What a brilliant week

Chronicling the true story of Colin Clark’s week spent with Marilyn Monroe, My Week with Marilyn should essentially be his story; of course, it’s not that at all.

A boyish-faced Eddie Redmayne steps up to the task of playing the aspiring filmmaker and writer Colin Clark, who will do anything to get into Hollywood. Mostly unknown, except for appearing in a few minor roles, Redmayne’s baby-faced features but surprisingly deep voice make him perfect as the naïve twenty-three year old Clark, who lands a job as the third assistant director during the filming of the 1957 film The Prince and the Showgirl. My Week with Marilyn captures the adventure of being caught in the glamour of the film industry as Clark learns life lessons from his brief romances with Monroe and Lucy, the film’s wardrobe assistant, played by Emma Watson in her first minor role. As for Watson, she is now a woman, not just Hermione.

As a newcomer, Redmayne is supported by modern British classics Kenneth Branagh and Judi Dench. Branagh rightly plays the classic film star of the film’s era, Sir Laurence Olivier. Despite the uncanny similarities in their looks, Branagh’s boisterous personality shines through, as usual; he comes across as slightly overbearing and domineering in the role. Dench is lovely as always as Dame Sybil Thorndyke, creating a motherly figure for both Monroe and Clark.
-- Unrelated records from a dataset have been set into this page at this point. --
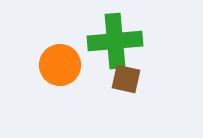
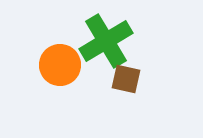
green cross: moved 9 px left; rotated 26 degrees counterclockwise
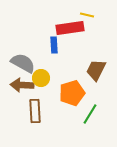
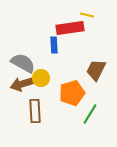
brown arrow: moved 1 px up; rotated 20 degrees counterclockwise
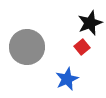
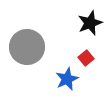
red square: moved 4 px right, 11 px down
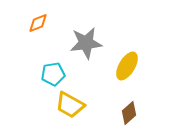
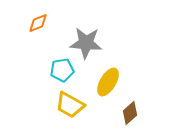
gray star: rotated 12 degrees clockwise
yellow ellipse: moved 19 px left, 16 px down
cyan pentagon: moved 9 px right, 4 px up
brown diamond: moved 1 px right
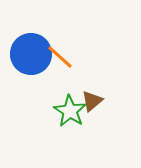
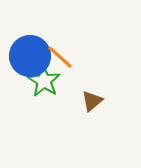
blue circle: moved 1 px left, 2 px down
green star: moved 26 px left, 30 px up
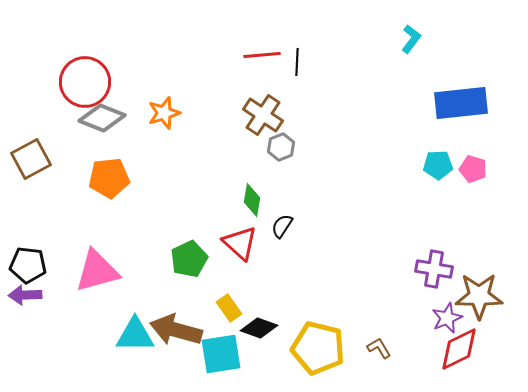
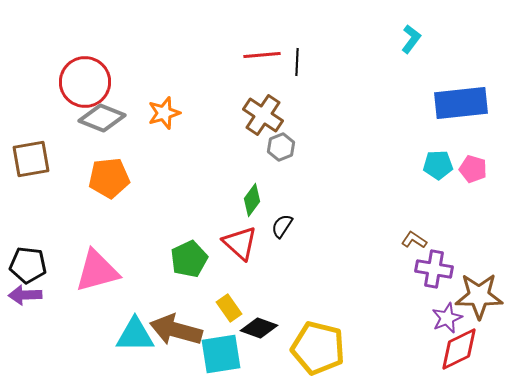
brown square: rotated 18 degrees clockwise
green diamond: rotated 28 degrees clockwise
brown L-shape: moved 35 px right, 108 px up; rotated 25 degrees counterclockwise
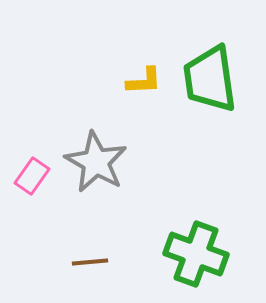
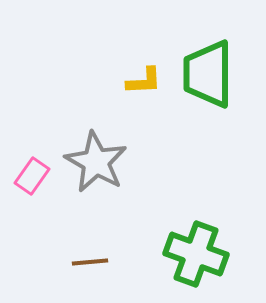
green trapezoid: moved 2 px left, 5 px up; rotated 8 degrees clockwise
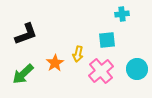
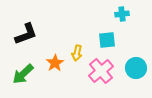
yellow arrow: moved 1 px left, 1 px up
cyan circle: moved 1 px left, 1 px up
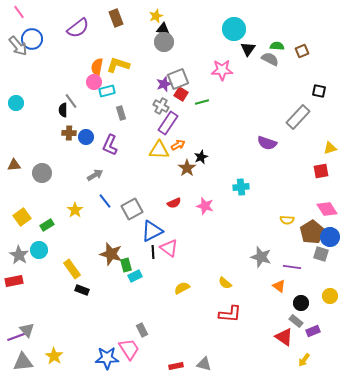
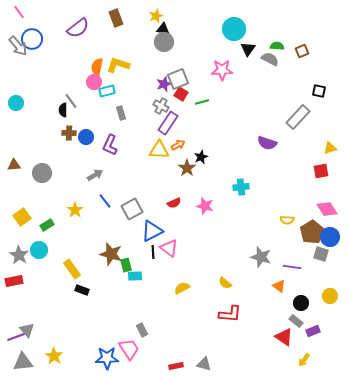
cyan rectangle at (135, 276): rotated 24 degrees clockwise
Dominic Cooper loses his British accent to play Monroe’s agent, Milton H. Greene, and Dougray Scott makes an appearance as her aloof husband, the writer Arthur Miller.

The real gem of this film is, without a doubt, Michelle William’s portrayal of the one and only Marilyn Monroe. Her blue contact lensed eyes are enchanting and beguiling. Every stare at the camera draws you in, much like the real Marilyn did. Williams truly embodies Monroe; a subtle sexiness seeps through her performance, both in the actions of her body and huskiness of her voice. Williams sings and dances on top of acting, she also gained several kilograms to enhance her curves. While she exudes the sexuality of a mature woman, Williams captures Monroe’s child-like façade, anxiety, depression and loneliness that she suffered behind closed doors.

At first, the film seems like just another biopic film. But as it develops, the film presents itself as an underrated classic. The all-British cast (bar Williams) is a quaint change of scenery from the usual all-American blockbusters being churned out. Williams is undoubtedly the stand-out star of this film. Her interpretation of Monroe is raw but skilfully subtle, and as a true actor or actress should be, she is no longer Michelle Williams. She is Marilyn Monroe.